You can further enrich your training data by adding information about other entities - products, stores, services etc. This brings two benefits:

  • foundation model is able to consider and accumulate this information while training,
  • downstream models can then predict behavior in the context of information available in the attribute table
    (eg. propensity to purchase a category, which is a fact available in product attributes table).

📘

Learn More

Please refer to the relevant section of Model Target Function to learn how to access columns from joined data sources in target functions of downstream models.


Joining the attributes - working example

For BaseModel to make use of this additional information about input entities you need to:

  • define data sources with attribute type tables as described here,
  • join them with your event data using joined_data_sources field.

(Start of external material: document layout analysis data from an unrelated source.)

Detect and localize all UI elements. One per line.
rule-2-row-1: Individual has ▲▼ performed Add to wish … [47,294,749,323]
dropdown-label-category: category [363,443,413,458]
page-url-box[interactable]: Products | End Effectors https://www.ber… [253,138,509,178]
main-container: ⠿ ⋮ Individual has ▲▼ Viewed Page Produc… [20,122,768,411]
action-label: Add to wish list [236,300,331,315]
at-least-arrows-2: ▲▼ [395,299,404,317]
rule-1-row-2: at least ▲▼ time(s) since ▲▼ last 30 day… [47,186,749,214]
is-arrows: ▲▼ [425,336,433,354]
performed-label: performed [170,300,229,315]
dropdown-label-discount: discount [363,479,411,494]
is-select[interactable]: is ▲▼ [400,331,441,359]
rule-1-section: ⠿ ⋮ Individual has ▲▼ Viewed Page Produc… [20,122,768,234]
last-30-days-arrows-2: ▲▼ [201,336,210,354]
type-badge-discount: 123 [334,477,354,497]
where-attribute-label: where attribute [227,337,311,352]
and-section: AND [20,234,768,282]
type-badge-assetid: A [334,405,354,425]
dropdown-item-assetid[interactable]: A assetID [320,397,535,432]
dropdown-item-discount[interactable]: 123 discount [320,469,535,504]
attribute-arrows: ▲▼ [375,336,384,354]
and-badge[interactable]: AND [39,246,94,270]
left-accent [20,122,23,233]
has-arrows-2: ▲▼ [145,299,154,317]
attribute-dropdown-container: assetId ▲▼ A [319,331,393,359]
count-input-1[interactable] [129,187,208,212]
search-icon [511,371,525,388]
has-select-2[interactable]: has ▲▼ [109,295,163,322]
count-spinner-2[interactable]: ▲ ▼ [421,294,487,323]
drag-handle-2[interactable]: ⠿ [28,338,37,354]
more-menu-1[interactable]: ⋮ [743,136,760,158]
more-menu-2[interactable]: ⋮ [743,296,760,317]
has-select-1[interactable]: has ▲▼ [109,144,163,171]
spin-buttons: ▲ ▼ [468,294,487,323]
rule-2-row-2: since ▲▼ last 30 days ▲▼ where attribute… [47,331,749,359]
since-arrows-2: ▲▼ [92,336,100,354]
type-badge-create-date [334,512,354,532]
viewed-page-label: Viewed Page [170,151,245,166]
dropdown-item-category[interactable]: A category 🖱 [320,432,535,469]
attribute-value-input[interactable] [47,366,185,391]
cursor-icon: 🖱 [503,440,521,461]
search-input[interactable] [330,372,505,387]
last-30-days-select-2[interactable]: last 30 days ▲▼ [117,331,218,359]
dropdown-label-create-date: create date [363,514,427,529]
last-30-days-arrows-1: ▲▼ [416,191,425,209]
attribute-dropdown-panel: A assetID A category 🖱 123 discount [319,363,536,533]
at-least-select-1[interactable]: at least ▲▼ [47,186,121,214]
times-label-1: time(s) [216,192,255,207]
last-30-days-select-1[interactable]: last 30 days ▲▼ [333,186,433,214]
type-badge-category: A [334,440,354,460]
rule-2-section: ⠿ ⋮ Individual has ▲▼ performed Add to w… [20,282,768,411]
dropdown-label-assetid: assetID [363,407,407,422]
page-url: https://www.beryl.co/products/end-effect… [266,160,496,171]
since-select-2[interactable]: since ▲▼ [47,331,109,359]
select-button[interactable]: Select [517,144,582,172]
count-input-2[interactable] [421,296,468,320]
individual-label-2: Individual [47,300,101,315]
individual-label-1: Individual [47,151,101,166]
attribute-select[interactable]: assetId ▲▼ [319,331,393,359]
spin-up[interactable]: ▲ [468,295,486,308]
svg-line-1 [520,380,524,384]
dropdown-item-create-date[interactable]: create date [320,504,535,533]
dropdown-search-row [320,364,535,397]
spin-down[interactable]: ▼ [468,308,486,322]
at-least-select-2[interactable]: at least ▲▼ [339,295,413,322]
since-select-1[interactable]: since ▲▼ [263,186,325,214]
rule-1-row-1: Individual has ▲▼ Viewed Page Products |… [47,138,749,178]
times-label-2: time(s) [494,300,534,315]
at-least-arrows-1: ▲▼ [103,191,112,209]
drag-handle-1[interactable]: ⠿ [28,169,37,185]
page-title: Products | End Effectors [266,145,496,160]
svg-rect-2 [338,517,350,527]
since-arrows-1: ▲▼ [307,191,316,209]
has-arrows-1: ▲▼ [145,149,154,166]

Let's look at the following scenario:

  • your event data source contains the transactions of your customers (main entity) identified with customer_id,
  • you also have your customer characteristics provided in customers main_entity_attribute table,
  • however, you also have other tables providing context information for products and stores that you want the model to make use of, that can be linked to transactions with productID and storeID respectively.

In this case, we should use joined_data_sources to add product and store context to events to process in training. This is demonstrated in the code below:

  • there is customers main_entity_attribute table and then products and stores attribute tables
  • transactions event table is then joined with the attribute tables:
    • products table by a single product_id column,
    • stores table by 2 columns: store_id and format.

data_sources:
  
  - type: main_entity_attribute
    name: customers
    main_entity_column: customer_id
    data_location:
      database_type: bigquery
      connection_params:
        filename: /path/to/your/location.json
      schema_name: yourdataset
      table_name: user_attributes
   
  - type: attribute
    name: products
    data_location:
      database_type: bigquery
      connection_params:
        filename: /path/to/your/location.json
      schema_name: yourdataset
      table_name: products
  
  - type: attribute
    name: stores
    data_location:
      database_type: bigquery
      connection_params:
        filename: /path/to/your/location.json
      schema_name: yourdataset
      table_name: stores
  
  - type: event
    name: transactions
    main_entity_column: customer_id
    date_column: 
     	name: event_time
    data_location:
      database_type: bigquery
      connection_params:
        filename: /path/to/your/location.json
      schema_name: yourdataset
      table_name: user_trans
    joined_data_sources:
      - name: products
        join_on: 
          - [product_id, product_id]
      - name: stores
        join_on: 
          - [store_ID, store_ID]
          - [format, format]

🚧

Note

The whole table will be joined to the event table, unless the definition of attribute data source is further modified by allowed / disallowed columns, lambdas etc as described here.